Your response should be a copy of each line in the listing below that includes the word "data".

<<<<

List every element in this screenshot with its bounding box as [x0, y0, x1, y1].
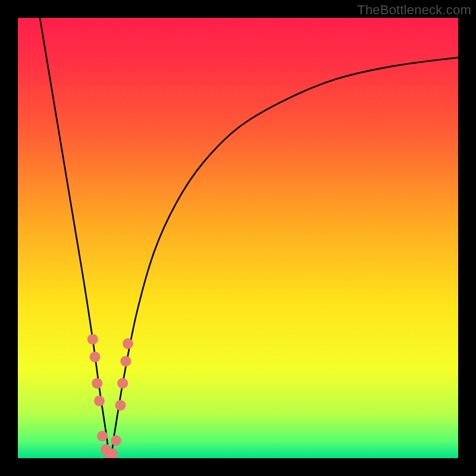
data-dot	[111, 435, 121, 446]
data-dot	[115, 400, 126, 411]
data-dot	[90, 352, 101, 362]
chart-svg	[18, 18, 458, 458]
watermark-text: TheBottleneck.com	[357, 2, 471, 18]
gradient-background	[18, 18, 458, 458]
data-dot	[123, 339, 133, 349]
data-dot	[97, 431, 108, 441]
data-dot	[117, 378, 128, 389]
plot-area	[18, 18, 458, 458]
chart-frame: TheBottleneck.com	[0, 0, 476, 476]
data-dot	[92, 378, 102, 389]
data-dot	[94, 396, 105, 406]
data-dot	[120, 356, 131, 367]
data-dot	[87, 334, 98, 345]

>>>>

» Your response:
data-dot	[111, 435, 121, 446]
data-dot	[115, 400, 126, 411]
data-dot	[90, 352, 101, 362]
data-dot	[123, 339, 133, 349]
data-dot	[97, 431, 108, 441]
data-dot	[117, 378, 128, 389]
data-dot	[92, 378, 102, 389]
data-dot	[94, 396, 105, 406]
data-dot	[120, 356, 131, 367]
data-dot	[87, 334, 98, 345]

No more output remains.